Enlarged Prostate

Common Standard Treatment of Benign Prostatic Hyperplasia (BPH)

Common Standard Treatment of Benign Prostatic Hyperplasia (BPH) 

1) Medications

The two main medications for the management of BPH are alpha blockers and 5α-reductase inhibitors.

Alpha blockers (technically α1-adrenergic receptor antagonists) are the most common choice for initial therapy in the USA and Europe. Alpha blockers are used for BPH include doxazosin, terazosin, alfuzosin, tamsulosin, and silodosin. Alpha blockers relax and smooth the muscle in the prostate and the bladder neck, thus decreasing blockage of urine flow. Common side effects of alpha blockers include orthostatic hypotension, (a head rush or dizziness when changing the body position suddenly), ejaculation changes, headache, nasal congestion, and general weakness. Side effects can also include erectile dysfunction.

The 5α-reductase inhibitors finasteride and dutasteride are another treatment option. These medications inhibit 5a-reductase, which in turn inhibits production of DHT, a hormone responsible for enlarging the prostate. Effects may take longer to appear than alpha blockers, but they persist for many years. When used together with alpha blockers, a progression of BPH to acute urinary retention and surgery has been noted in patients with larger prostates. Side effects include decreased libido and ejaculatory or erectile dysfunction.

2) Alternative medicine

Herbal remedies are a commonly sought-after treatment for BPH, and several are approved in European countries, and available in the USA. Saw palmetto extract from Serenoa repens is one of the most commonly used and studied, having showed some promise in early studies. Later trials of higher methodological quality have shown it to be no better than placebo in both symptom relief and decreasing prostate size.
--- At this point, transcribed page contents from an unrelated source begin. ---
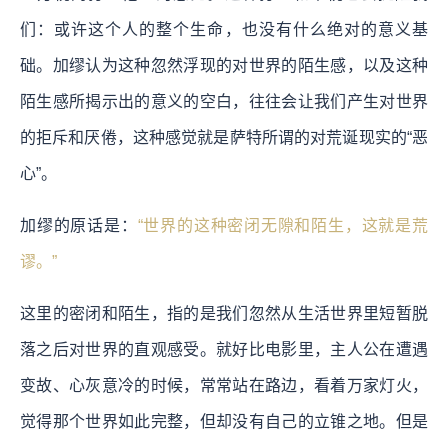
们：或许这个人的整个生命，也没有什么绝对的意义基
础。加缪认为这种忽然浮现的对世界的陌生感，以及这种
陌生感所揭示出的意义的空白，往往会让我们产生对世界
的拒斥和厌倦，这种感觉就是萨特所谓的对荒诞现实的“恶
心”。
加缪的原话是：
“世界的这种密闭无隙和陌生，这就是荒
谬。”
这里的密闭和陌生，指的是我们忽然从生活世界里短暂脱
落之后对世界的直观感受。就好比电影里，主人公在遭遇
变故、心灰意冷的时候，常常站在路边，看着万家灯火，
觉得那个世界如此完整，但却没有自己的立锥之地。但是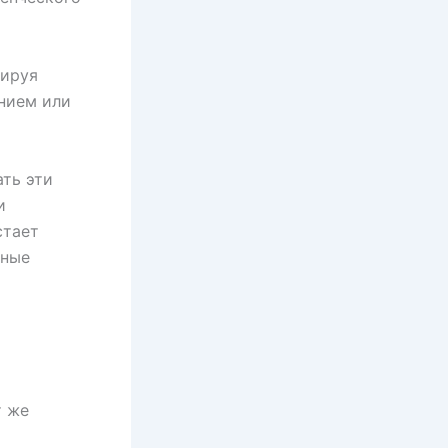
рируя
нием или
ть эти
и
стает
вные
т же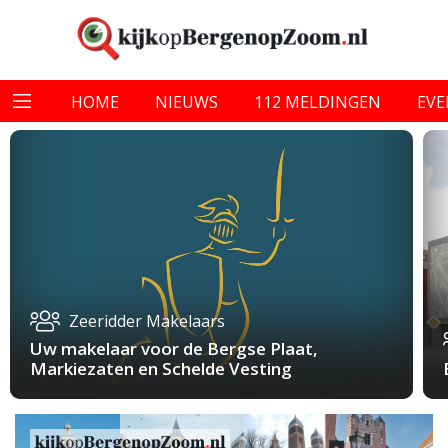
HOME
NIEUWS
112 MELDINGEN
EV
Zeeridder Makelaars
Uw makelaar voor de Bergse Plaat,
Markiezaten en Schelde Vesting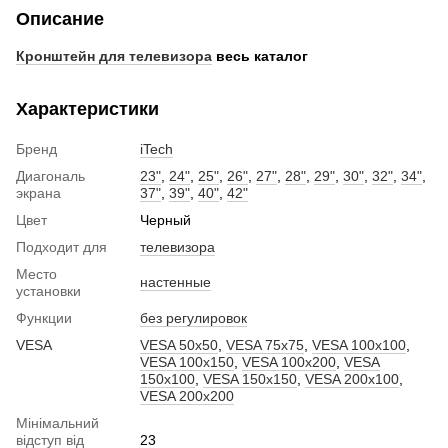
Описание
Кронштейн для телевизора
весь каталог
Характеристики
Бренд
iTech
Диагональ
23"
,
24"
,
25"
,
26"
,
27"
,
28"
,
29"
,
30"
,
32"
,
34"
,
экрана
37"
,
39"
,
40"
,
42"
Цвет
Черный
Подходит для
телевизора
Место
настенные
установки
Функции
без регулировок
VESA
VESA 50x50
,
VESA 75x75
,
VESA 100x100
,
VESA 100x150
,
VESA 100x200
,
VESA
150x100
,
VESA 150x150
,
VESA 200x100
,
VESA 200x200
Мінімальний
відступ від
23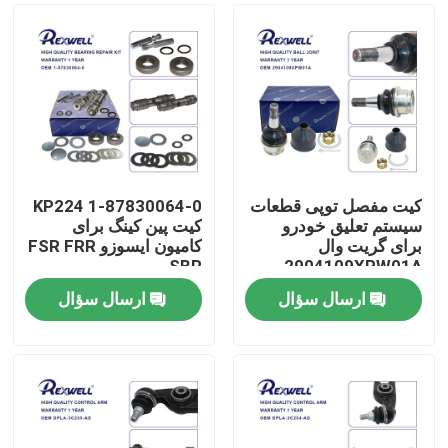
کیت مفصل توپی قطعات
1-87830064-0 KP224
سیستم تعلیق خودرو
کیت پین کینگ برای
برای گریت وال
کامیون ایسوزو FSR FRR
SBR
2904109XPW01A
ارسال سؤال
ارسال سؤال
خونه
محصولات
ویدیو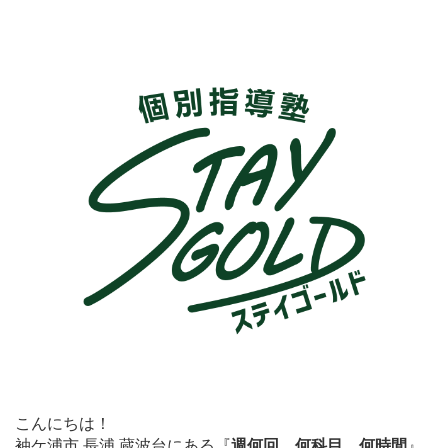
こんにちは！
袖ケ浦市 長浦 蔵波台にある
『
週何回、何科目、何時間
』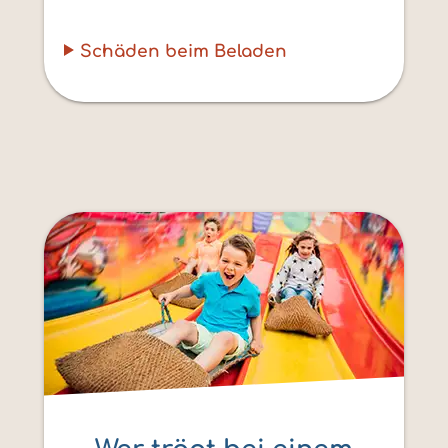
Schäden beim Beladen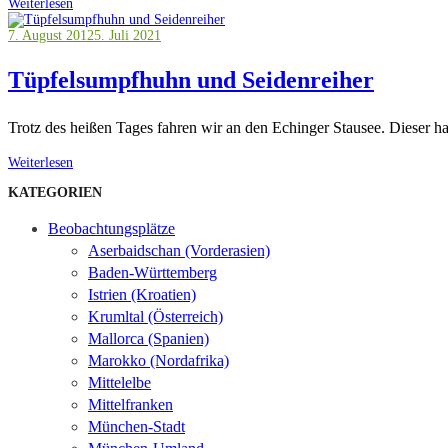
Weiterlesen
7. August 2012
5. Juli 2021
Tüpfelsumpfhuhn und Seidenreiher
Trotz des heißen Tages fahren wir an den Echinger Stausee. Dieser 
Weiterlesen
KATEGORIEN
Beobachtungsplätze
Aserbaidschan (Vorderasien)
Baden-Württemberg
Istrien (Kroatien)
Krumltal (Österreich)
Mallorca (Spanien)
Marokko (Nordafrika)
Mittelelbe
Mittelfranken
München-Stadt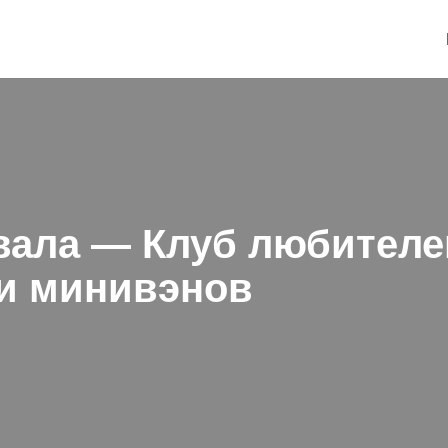
вала — Клуб любителе
и минивэнов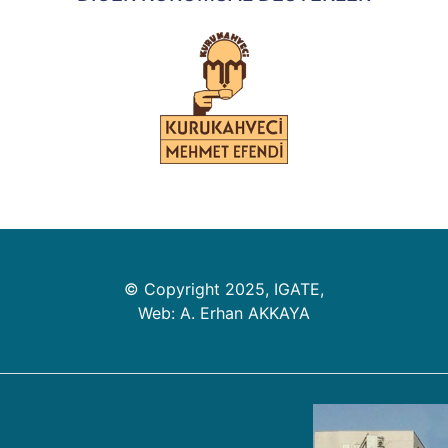
© Copyright 2025, IGATE,
Web: A. Erhan AKKAYA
Other herbal medicines include beta-sitosterol from Hypoxis rooperi (African star grass) and pygeum (extracted from the bark of Prunus africana), while there is less substantial support for the efficacy of pumpkin seed (Cucurbita pepo) and stinging nettle (Urtica dioica) root.

3) Surgery

If medical treatment fails, and the patient elects not to try office-based therapies or the physician determines the patient is a better candidate for transurethral resection of prostate (TURP), surgery may need to be performed. In general, TURP is still considered the gold standard of prostate intervention for patients who require a procedure. This involves removing (part of) the prostate through the urethra. However after this endscopic surgery the ejaculations are dry and the person becomes sterile. For a male who wishes to be a father of a child this is not a good choice. Other side effects include erectile dysfunction, incontinence, damage, ulceration and more.